In a small but important study, scientists at the University of Liverpool discovered that treating the immune system of patients with Complex Regional Pain Syndrome (formerly called Reflex Sympathetic Dystrophy) can lead to a significant reduction in pain. The study, published in the February 2010 issue of the journal Annals of Internal Medicine, found that a single, low dose infusion of intravenous immunoglobulin (IVIG) significantly reduced pain in just under 50 percent of patients treated, with few adverse effects.
Study Methods and Results
The study was a randomized, double-blind, placebo-controlled crossover trial involving 13 CRPS patients who had not responded to standard treatment. Study participants had CRPS for six to 30 months and had pain intensity greater than four on a 0 to 10 pain scale. Patients were given either 0.5 g/kg of IVIG or normal saline, then switched to the opposite treatment following a 28-day washout period.
The average decrease in pain intensity was 1.55 units after the IVIG treatment than after the saline. Three patients reported that their pain intensity had gone down 50 percent or more. No serious adverse reactions were reported.
The researchers concluded, “IVIG, 0.5 g/kg, can reduce pain in refractory CRPS. Studies are required to determine the best immunoglobulin dose, the duration of effect, and when repeated treatments are needed.”
In a press release, the lead researcher, Dr. A. Goebel, explained, "In CRPS, the real effect of this treatment in clinic may turn out to be even greater than what we have already seen, because IVIG can be given in higher doses, and repeated treatment may have additional effects. IVIG is normally repeated every four weeks and we are working to develop ways which would allow patients to administer the treatment in their own home."

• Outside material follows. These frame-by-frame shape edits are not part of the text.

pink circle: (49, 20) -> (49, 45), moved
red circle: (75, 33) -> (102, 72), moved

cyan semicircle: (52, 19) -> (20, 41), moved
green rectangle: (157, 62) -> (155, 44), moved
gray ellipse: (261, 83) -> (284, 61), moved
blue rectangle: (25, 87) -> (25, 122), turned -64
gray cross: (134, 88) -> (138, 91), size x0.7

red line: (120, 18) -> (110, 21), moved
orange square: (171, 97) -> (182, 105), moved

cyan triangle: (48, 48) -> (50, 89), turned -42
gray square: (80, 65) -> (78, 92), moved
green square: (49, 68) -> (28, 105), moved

Dr. Goebel went on to say, "The discovery is expected to have a real impact on the treatment of other unexplained chronic pain conditions; if one pain condition can be effectively treated with an immune drug, then it is possible that other types will also respond."

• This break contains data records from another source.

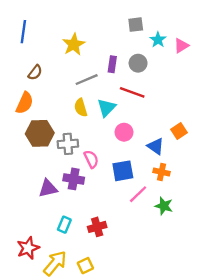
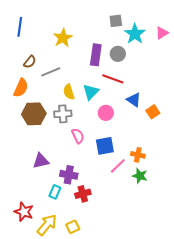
cyan star: (158, 40) -> (135, 34), size x1.5
pink triangle: (181, 46) -> (162, 33), moved
purple rectangle: (112, 64) -> (96, 55), size x1.5
gray line: (87, 80) -> (51, 72), moved
gray cross: (68, 144) -> (63, 114), moved
blue triangle: (156, 146) -> (134, 100), moved
orange cross: (161, 172) -> (138, 155), moved
purple cross: (74, 179) -> (69, 175), moved
red star: (28, 248) -> (24, 212), turned -30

I find this avenue of research into treating CRPS fascinating. Immunoglobulin is a protein molecule that functions as an antibody. It is mainly used to treat immune deficiencies, inflammatory and autoimmune diseases, and acute infections.
In recent years, scientists have been delving into the possibility that CRPS may be an inflammatory autoimmune disease. A 2004 study hypothesized that CRPS can result from an autoimmune process against the sympathetic nervous system. If that is true, it makes sense that immunoglobulin would be beneficial.
I hope researchers will continue to move forward with these studies to include more participants and higher IVIG doses. CRPS is an incredibly painful condition and it would be wonderful if something as simple, basic and relatively safe as immunoglobulin could make a difference for patients who are suffering. And it would be even better if they found that immunoglobulin could help other chronic pain disorders as well.
Goebel A, et al. Intravenous immunoglobulin treatment of the complex regional pain syndrome: a randomized trial. Ann Intern Med. 2010 Feb 2;152(3):152-8.
University of Liverpool. Press Release. February 1, 2010.
Blaes F, et al. Autoimmune etiology of complex regional pain syndrome (M. Sudeck). Neurology. 2004 Nov 9;63(9):1734-6.